Few GOP victories have been carried by women, especially single women highly susceptible to feminism’s fancies, including in the latest round of off-year elections in New Jersey and Virginia. In both, women carried the vote for Democrat victories of radical leftists. Avoiding the women’s issue has, politically and culturally, only continued to strengthen feminism’s stranglehold on the female vote with its “abortion is everything” shibboleth (which also happens to be the name of a new children’s book). Young men, in contrast, are now refusing to bow down to feminism’s dictates. The GOP could work to boost male turnout, given that women consistently outvote men.
What has been politically effective for Republicans is the immigration issue. As of yet, however, there has been no major public effort connecting the dots between abortion, which is feminism’s sacrament, and immigration to understand why Western cultures are so dependent upon importing people. The simple truth is that the private “choices” of women and their doctors have had a dramatic public effect. Exposing how these elements are intertwined could go a long way toward building the necessary foundation on which to strengthen and rebuild the family and to protect the country. And for big-tent GOPers, I’ll just note that no one is bigger-tent than Elon Musk, and even he is sounding the alarm on the birth dearth where he can.
Those of us encouraging a closer look at women apart from feminist dogma certainly don’t agree on everything, but there is agreement that feminism has failed women, men, and children. The best thing we can do to hasten feminism’s demise is to recover an ordered and beautiful sense of womanhood and motherhood, largely missing because of the prohibition against an alternate feminist POV. The truth is that almost all women work and all women are called to a kind of motherhood, whether biological, spiritual, or psychological.

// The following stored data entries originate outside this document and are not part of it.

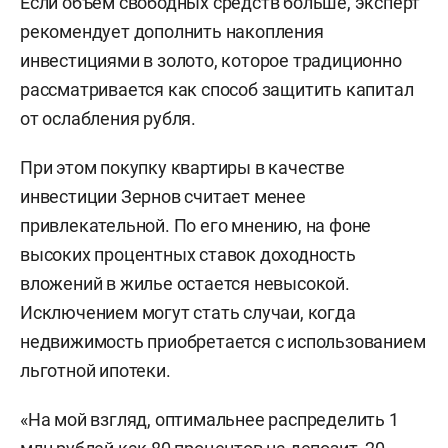
Если объем свободных средств больше, эксперт
рекомендует дополнить накопления
инвестициями в золото, которое традиционно
рассматривается как способ защитить капитал
от ослабления рубля.
При этом покупку квартиры в качестве
инвестиции Зернов считает менее
привлекательной. По его мнению, на фоне
высоких процентных ставок доходность
вложений в жилье остается невысокой.
Исключением могут стать случаи, когда
недвижимость приобретается с использованием
льготной ипотеки.
«На мой взгляд, оптимальнее распределить 1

We also need an honest discussion about men — their purpose, strengths, gifts, as well as their complementarity to women and vice versa. And then, of course, discussion needs to include the important role played by fertility and children that brings men and women together. Discussing, discerning, and prioritizing family over autonomy is the place for conservatives to start if we are truly intent upon conserving anything.